### Assignment
How many lines in the records below hold the string "Livraison"? Answer with the number alone.

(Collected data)
•••••

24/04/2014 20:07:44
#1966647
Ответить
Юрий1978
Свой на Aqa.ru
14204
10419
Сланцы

•••••

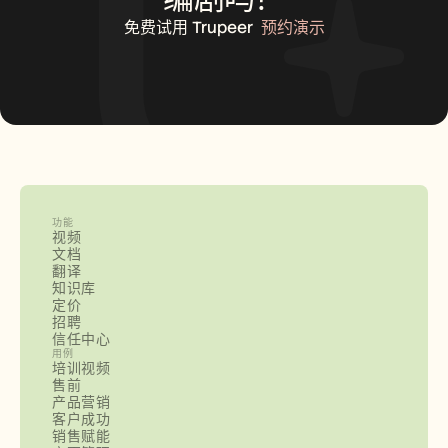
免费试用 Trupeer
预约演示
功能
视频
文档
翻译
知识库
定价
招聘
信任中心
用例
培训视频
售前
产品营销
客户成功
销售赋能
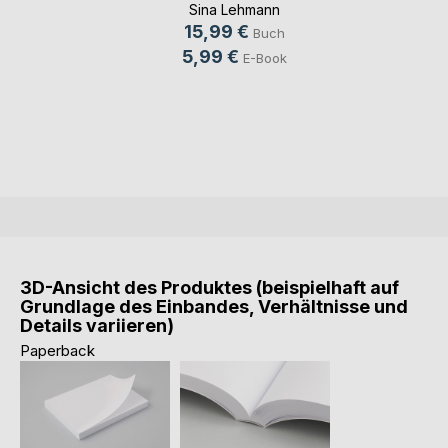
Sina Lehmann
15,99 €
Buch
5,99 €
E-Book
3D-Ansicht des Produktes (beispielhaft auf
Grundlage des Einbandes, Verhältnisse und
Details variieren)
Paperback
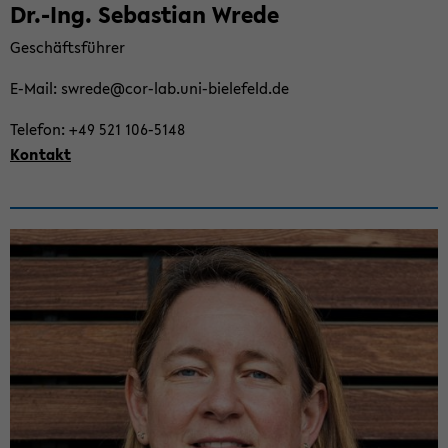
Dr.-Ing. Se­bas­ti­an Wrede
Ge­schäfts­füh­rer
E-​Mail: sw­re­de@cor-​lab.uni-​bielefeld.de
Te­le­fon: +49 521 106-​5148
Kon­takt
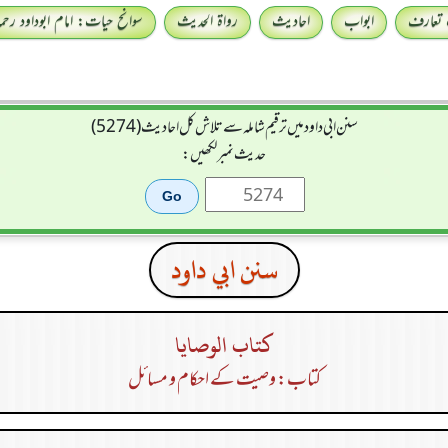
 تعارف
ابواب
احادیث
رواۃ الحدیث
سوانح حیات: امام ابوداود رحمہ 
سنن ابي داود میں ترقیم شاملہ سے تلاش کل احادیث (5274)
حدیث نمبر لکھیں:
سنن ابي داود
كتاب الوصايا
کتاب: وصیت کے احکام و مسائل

•••••

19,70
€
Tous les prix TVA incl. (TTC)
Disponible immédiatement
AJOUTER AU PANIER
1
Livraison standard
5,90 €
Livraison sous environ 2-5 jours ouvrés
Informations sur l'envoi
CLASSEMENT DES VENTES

•••••

### Output
2